Try to understand the general idea of the ABNF grammars, and how URIs like the examples above are accepted by the grammar. Note that ABNF language itself is specified in RFC 2234.

Optional reading

If you find these naming issues interesting, you might want to at least skim the Naming Chapter (Chapter 3) from the book Principles of Computer System Design by Salter and Kaashoek (yes, the same Jerry Saltzer who wrote the end-to-end paper). This book is used as the text for a classic systems course taught at MIT (available to you at at O'Reilly Books Online ... see instructions on course info page.) Unfortunately, the chapter is quite long, and it mixes some very important insights with other points that are less important. So, I recommend you take a look, and at least skim it, as it may prove a useful reference occasionally. In any case, the fact that this important textbook devotes an entire early chapter to naming (actually it devotes two to naming), may convince you that it is indeed a deeply important aspect of system design, and worth careful thought. Again, this is not required reading

The following additional optional reading is for fun and to stretch your knowledge a bit.

RFC 3986 was not the first specification for Web identifiers. The introduction to RFC 3986 gives links to the earlier ones:

This document obsoletes [RFC2396], which merged "Uniform Resource Locators" [RFC1738] and "Relative Uniform Resource Locators" [RFC1808] in order to define a single, generic syntax for all URIs. It obsoletes [RFC2732], which introduced syntax for an IPv6 address. It excludes portions of RFC 1738 that defined the specific syntax of individual URI schemes; those portions will be updated as separate documents. The process for registration of new URI schemes is defined separately by [BCP35]. Advice for designers of new URI schemes can be found in [RFC2718].

None of those are required reading, but you might enjoy skimming them to get a sense of how things evolved from Tim BL's earliest RFC 1630

Getting the References

All references are available online:

Optional:

Getting the Questions

As usual, questions are provided in an HTML files, copies of which you can download. The instructions above tell you which ones to answer and submit when (you can always submit the second set early if you like, and resubmit repeatedly until the final due date...serious grading doesn't begin until then). You must supply your answers by inserting them in the spaces provided in the downloaded HTML file, and when you are done, you must submit your answers using the usual Tufts CS department "provide" command. See instructions below.

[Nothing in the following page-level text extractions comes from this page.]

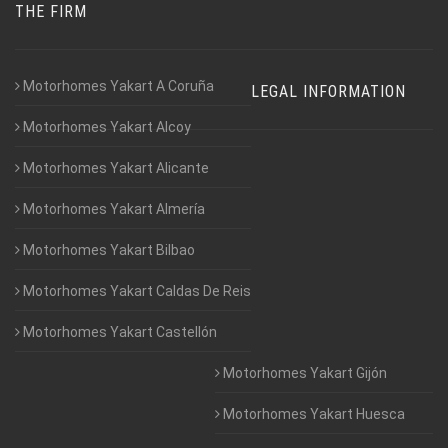
THE FIRM
Motorhomes Yakart A Coruña
LEGAL INFORMATION
Motorhomes Yakart Alcoy
Motorhomes Yakart Alicante
Motorhomes Yakart Almería
Motorhomes Yakart Bilbao
Motorhomes Yakart Caldas De Reis
Motorhomes Yakart Castellón
Motorhomes Yakart Gijón
Motorhomes Yakart Huesca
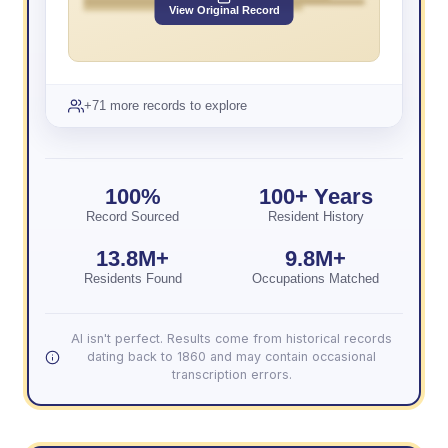
View Original Record
+71 more records to explore
100%
100+ Years
Record Sourced
Resident History
13.8M+
9.8M+
Residents Found
Occupations Matched
AI isn't perfect. Results come from historical records
dating back to 1860 and may contain occasional
transcription errors.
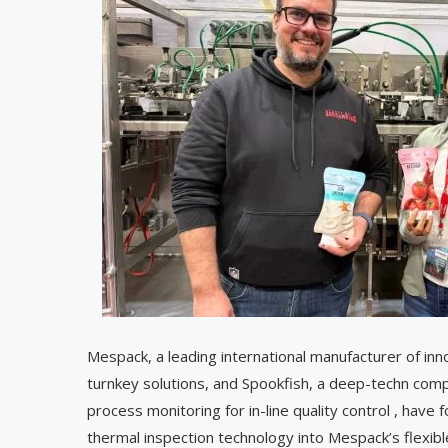
Mespack, a leading international manufacturer of inn
turnkey solutions, and Spookfish, a deep-techn compa
process monitoring for in-line quality control , have
thermal inspection technology into Mespack’s flexib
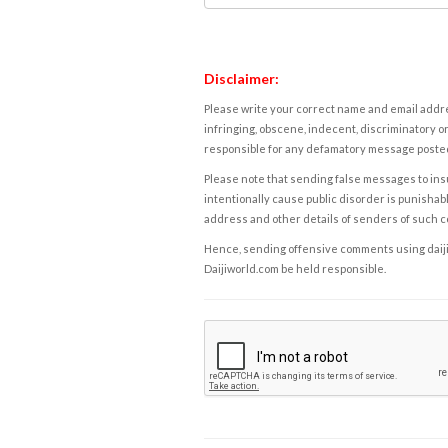
Disclaimer:
Please write your correct name and email addres
infringing, obscene, indecent, discriminatory or
responsible for any defamatory message posted 
Please note that sending false messages to insu
intentionally cause public disorder is punishable
address and other details of senders of such 
Hence, sending offensive comments using daijiwor
Daijiworld.com be held responsible.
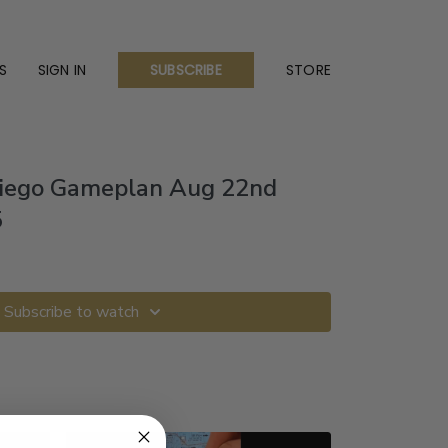
S
SIGN IN
STORE
SUBSCRIBE
Diego Gameplan Aug 22nd
5
Subscribe to watch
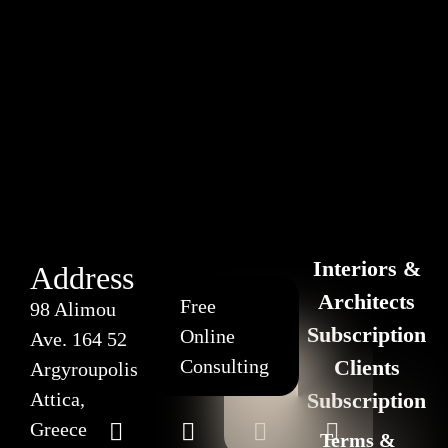
Interiors &
Address
Architects
Free
98 Alimou
Subscription
Online
Ave. 164 52
Consulting
Clients
Argyroupolis
Attica,
Subscription
Greece
Terms &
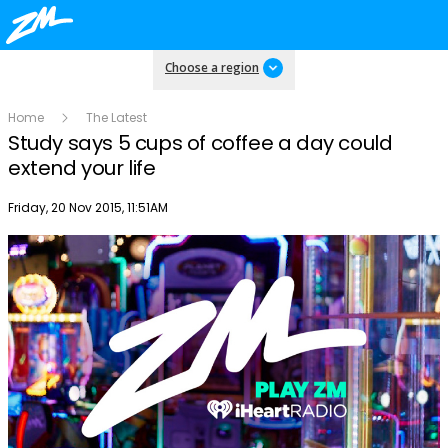
Choose a region
Home
The Latest
Study says 5 cups of coffee a day could
extend your life
Publish date
Friday, 20 Nov 2015, 11:51AM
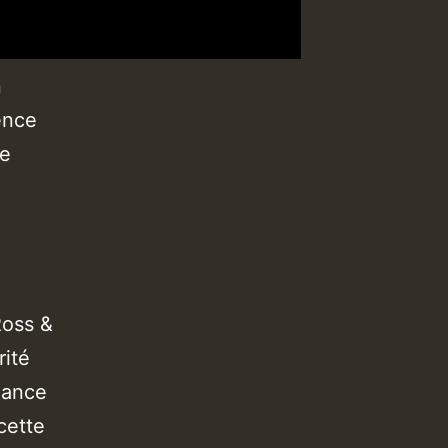
n
ence
be
Ross &
rité
dance
cette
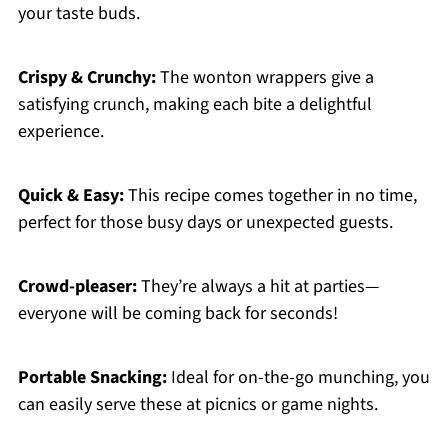
your taste buds.
Crispy & Crunchy:
The wonton wrappers give a
satisfying crunch, making each bite a delightful
experience.
Quick & Easy:
This recipe comes together in no time,
perfect for those busy days or unexpected guests.
Crowd-pleaser:
They’re always a hit at parties—
everyone will be coming back for seconds!
Portable Snacking:
Ideal for on-the-go munching, you
can easily serve these at picnics or game nights.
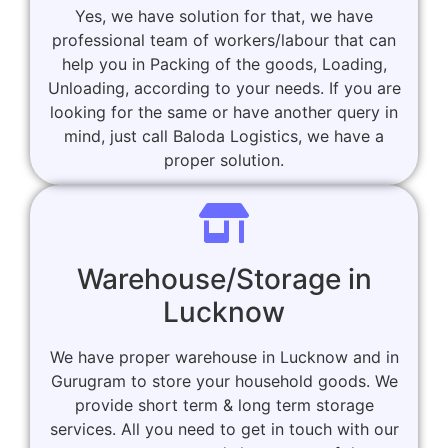
Yes, we have solution for that, we have
professional team of workers/labour that can
help you in Packing of the goods, Loading,
Unloading, according to your needs. If you are
looking for the same or have another query in
mind, just call Baloda Logistics, we have a
proper solution.
Warehouse/Storage in
Lucknow
We have proper warehouse in Lucknow and in
Gurugram to store your household goods. We
provide short term & long term storage
services. All you need to get in touch with our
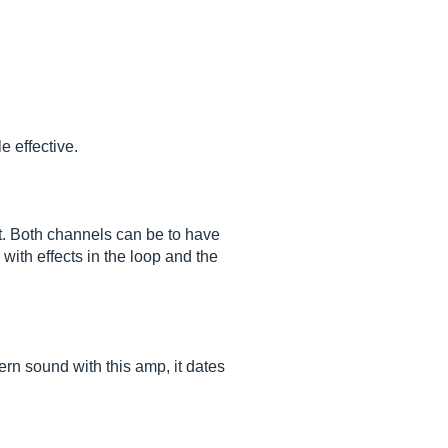
 effective.
nt. Both channels can be to have
ith effects in the loop and the
dern sound with this amp, it dates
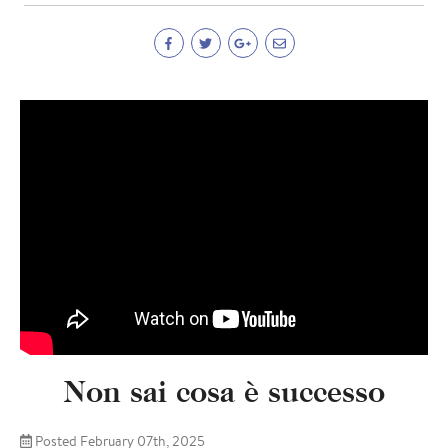
Non sai cosa è successo
Posted February 07th, 2025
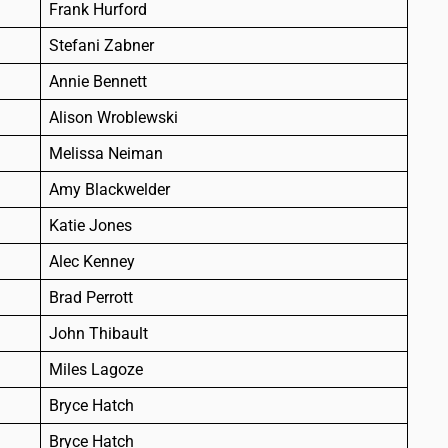
Frank Hurford
Stefani Zabner
Annie Bennett
Alison Wroblewski
Melissa Neiman
Amy Blackwelder
Katie Jones
Alec Kenney
Brad Perrott
John Thibault
Miles Lagoze
Bryce Hatch
Bryce Hatch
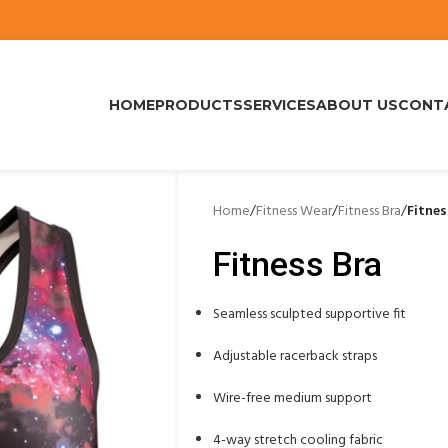
HOME
PRODUCTS
SERVICES
ABOUT US
CONT
Home
/
Fitness Wear
/
Fitness Bra
/
Fitnes
Fitness Bra
Seamless sculpted supportive fit
Adjustable racerback straps
Wire-free medium support
4-way stretch cooling fabric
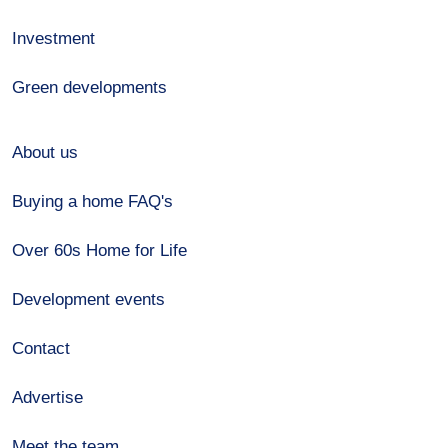
Investment
Green developments
About us
Buying a home FAQ's
Over 60s Home for Life
Development events
Contact
Advertise
Meet the team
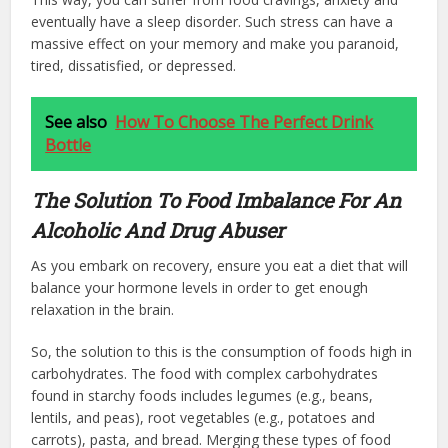
eventually have a sleep disorder. Such stress can have a
massive effect on your memory and make you paranoid,
tired, dissatisfied, or depressed.
See also
How To Choose The Perfect Drink
Bottle
The Solution To Food Imbalance For An
Alcoholic And Drug Abuser
As you embark on recovery, ensure you eat a diet that will
balance your hormone levels in order to get enough
relaxation in the brain.
So, the solution to this is the consumption of foods high in
carbohydrates. The food with complex carbohydrates
found in starchy foods includes legumes (e.g., beans,
lentils, and peas), root vegetables (e.g., potatoes and
carrots), pasta, and bread. Merging these types of food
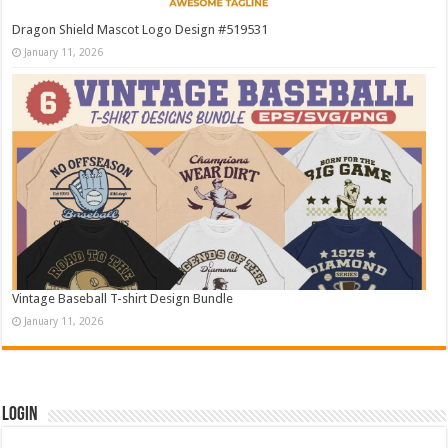
Dragon Shield Mascot Logo Design #519531
January 11, 2026
Vintage Baseball T-shirt Design Bundle
January 11, 2026
Login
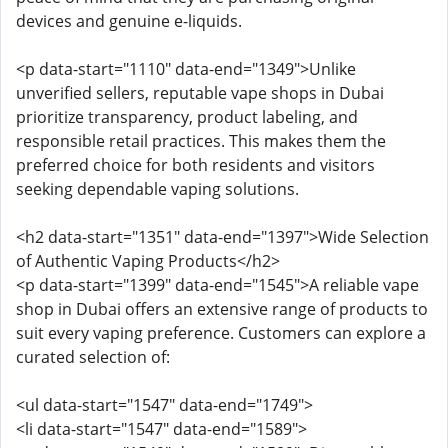
devices and genuine e-liquids.
<p data-start="1110" data-end="1349">Unlike
unverified sellers, reputable vape shops in Dubai
prioritize transparency, product labeling, and
responsible retail practices. This makes them the
preferred choice for both residents and visitors
seeking dependable vaping solutions.
<h2 data-start="1351" data-end="1397">Wide Selection
of Authentic Vaping Products</h2>
<p data-start="1399" data-end="1545">A reliable vape
shop in Dubai offers an extensive range of products to
suit every vaping preference. Customers can explore a
curated selection of:
<ul data-start="1547" data-end="1749">
<li data-start="1547" data-end="1589">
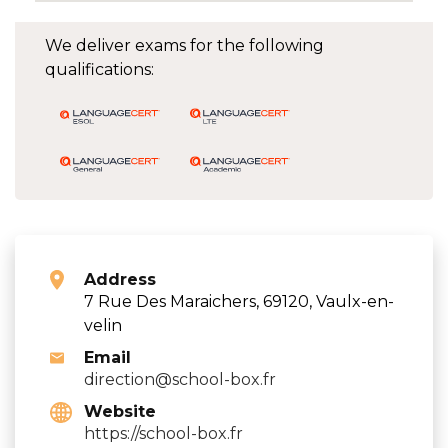
We deliver exams for the following
qualifications:
Address
7 Rue Des Maraichers, 69120, Vaulx-en-
velin
Email
direction@school-box.fr
Website
https://school-box.fr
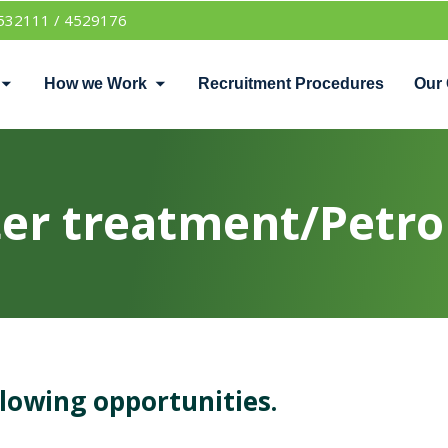
532111 / 4529176
How we Work
Recruitment Procedures
Our 
r treatment/Petro 
llowing opportunities.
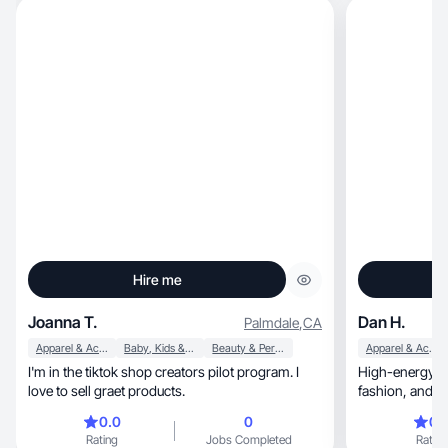
Hire me
Joanna T.
Dan H.
Palmdale
,
CA
Apparel & Accessories
Baby, Kids & Maternity
Beauty & Personal Care
Apparel & Accessories
I'm in the tiktok shop creators pilot program. I
High-energy NY
love to sell graet products.
fashion,
0.0
0
0.
Rating
Jobs Completed
Rating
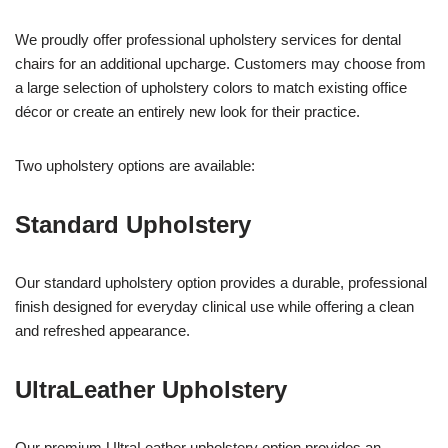
We proudly offer professional upholstery services for dental
chairs for an additional upcharge. Customers may choose from
a large selection of upholstery colors to match existing office
décor or create an entirely new look for their practice.
Two upholstery options are available:
Standard Upholstery
Our standard upholstery option provides a durable, professional
finish designed for everyday clinical use while offering a clean
and refreshed appearance.
UltraLeather Upholstery
Our premium UltraLeather upholstery option provides an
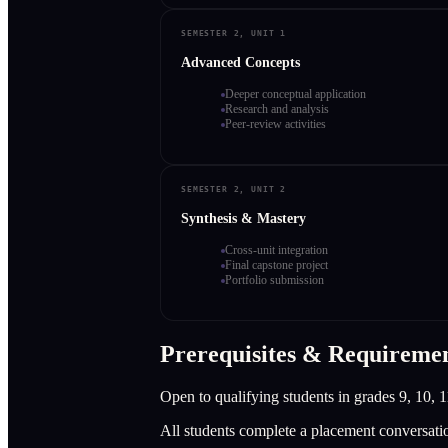
SEMESTER 2, UNIT 1
Advanced Concepts
Deeper conceptual application
Research and analysis
Peer-review activities
SEMESTER 2, UNIT 2
Synthesis & Mastery
Cross-unit integration
Final capstone project
Portfolio submission
Prerequisites & Requireme
Open to qualifying students in grades 9, 10, 1
All students complete a placement conversati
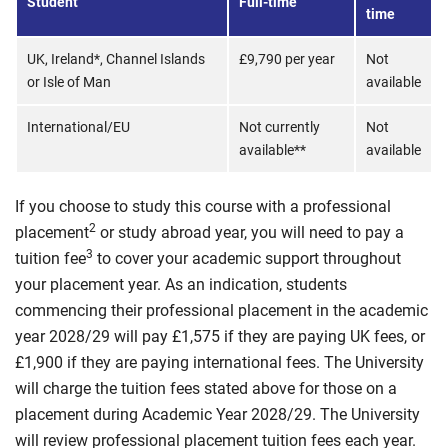
Student
Full-time
time
UK, Ireland*, Channel Islands
£9,790 per year
Not
or Isle of Man
available
International/EU
Not currently
Not
available**
available
If you choose to study this course with a professional
2
placement
or study abroad year, you will need to pay a
3
tuition fee
to cover your academic support throughout
your placement year. As an indication, students
commencing their professional placement in the academic
year 2028/29 will pay £1,575 if they are paying UK fees, or
£1,900 if they are paying international fees. The University
will charge the tuition fees stated above for those on a
placement during Academic Year 2028/29. The University
will review professional placement tuition fees each year.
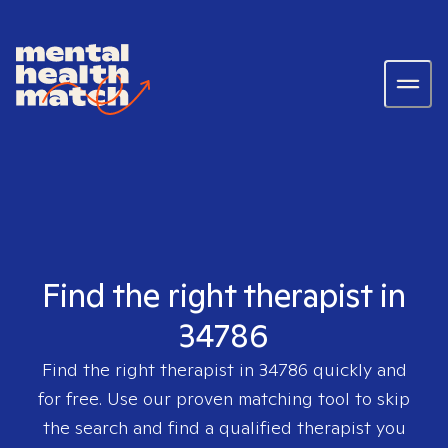
Find the right therapist in
34786
Find the right therapist in
34786
quickly and
for free. Use our proven matching tool to skip
the search and find a qualified therapist you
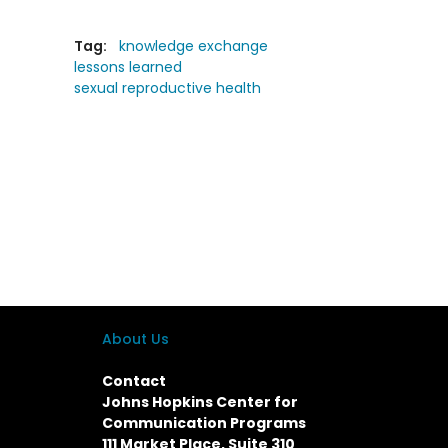
Tag:
knowledge exchange
lessons learned
sexual reproductive health
About Us
Contact
Johns Hopkins Center for
Communication Programs
111 Market Place, Suite 310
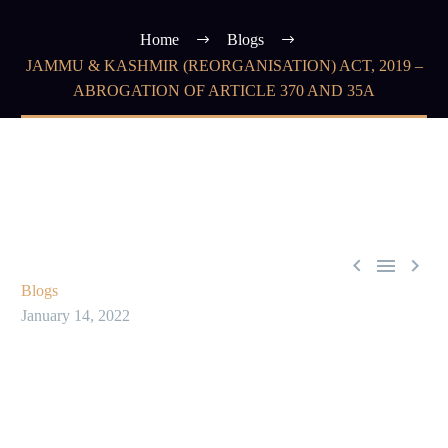
Home
Blogs
JAMMU & KASHMIR (REORGANISATION) ACT, 2019 –
ABROGATION OF ARTICLE 370 AND 35A



Blogs
January 14, 2022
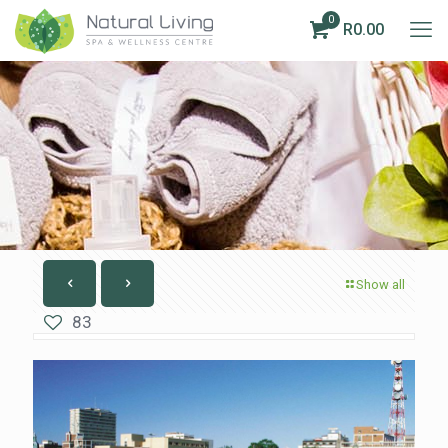
0
R0.00
Show all
83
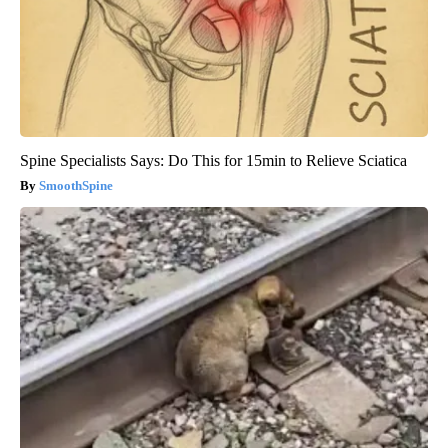
Spine Specialists Says: Do This for 15min to Relieve Sciatica
SmoothSpine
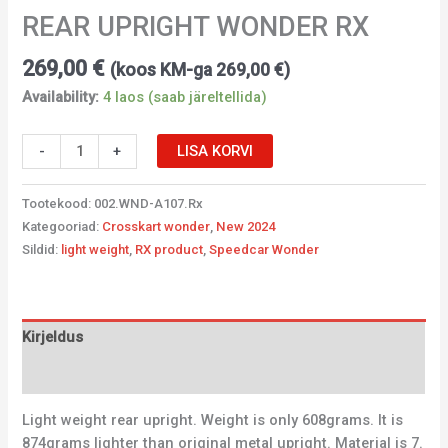
REAR UPRIGHT WONDER RX
269,00
€
(koos KM-ga
269,00
€
)
Availability:
4 laos (saab järeltellida)
-
+
LISA KORVI
Tootekood:
002.WND-A107.Rx
Kategooriad:
Crosskart wonder
,
New 2024
Sildid:
light weight
,
RX product
,
Speedcar Wonder
Kirjeldus
Lisainfo
Light weight rear upright. Weight is only 608grams. It is
874grams lighter than original metal upright. Material is 7.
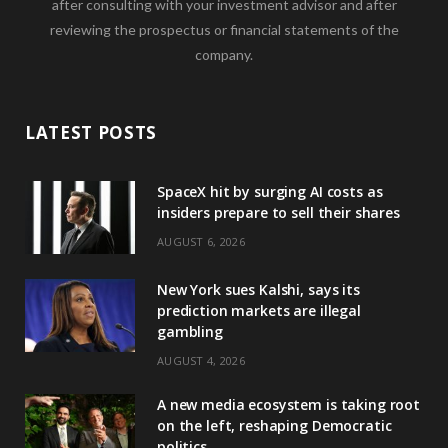
after consulting with your investment advisor and after
reviewing the prospectus or financial statements of the
company.
LATEST POSTS
SpaceX hit by surging AI costs as
insiders prepare to sell their shares
AUGUST 6, 2026
New York sues Kalshi, says its
prediction markets are illegal
gambling
AUGUST 4, 2026
A new media ecosystem is taking root
on the left, reshaping Democratic
politics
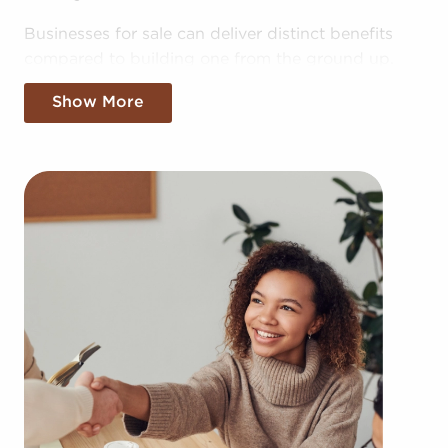
Businesses for sale can deliver distinct benefits
compared to building one from the ground up.
Building your brand in your area could take years,
Show More
but businesses for sale provide the benefit of
established brand recognition on day one.
Businesses for sale also enjoy a proven framework,
help from the franchisor with advertising, in-depth
training resources, and even mentoring.
The structure in place with businesses for sale
provides a roadmap for higher rater of success
than the average business. The recognizable
brand identity associated with businesses for sale
adds instantaneous credibility and customer trust,
resulting in a more effortless entry into the market.
Access to collective purchasing power and cost-
effective bulk supply orders delivers a competitive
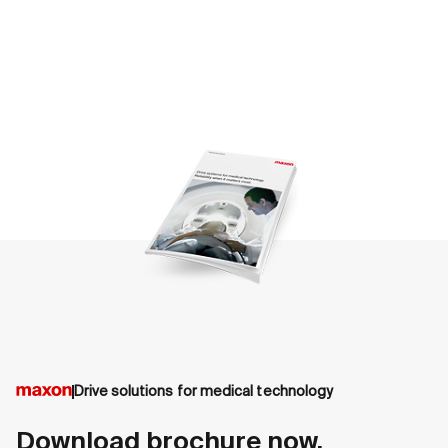
Drive solutions for medical technology
Download brochure now.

For full credit, your file should validate as HTML5 using the official validator for uploaded files. It may not be possible in all cases for the graders to check the validity of every submission, but we reserve the right to do so when we suspect trouble, and to deduct credit for validation failures. You can ignore the warning about "Using experimental feature: HTML5 Conformance Checker"; that's just because the HTML5 validator is still experimental at W3C (because the specification for HTML5 isn't final).

Review questions for this assignment (first set) - Download questions (first set) for this assignment

Review questions for this assignment (second set) - Download questions (second set) for this assignment

Submitting your answers

Download the HTML files with the questions using the link above. Fill in your answers, use your local browser to check formatting, and the HTML validator to make sure your HTML is correct. You may ignore warnings about character encodings. Then use provide to submit (first time):

provide comp117 naming namingquestions.html 

Later submissions:

provide comp117 naming namingquestions.html namingquestions2.html

Note that comp117 is lowercase; provide will choke if you get that wrong. Again, it is OK to include both sets on the first submission if you happen to have them done. You must include both sets on the final submission, even if the earlier one has not changed. Detailed grading will be done only on your final submission.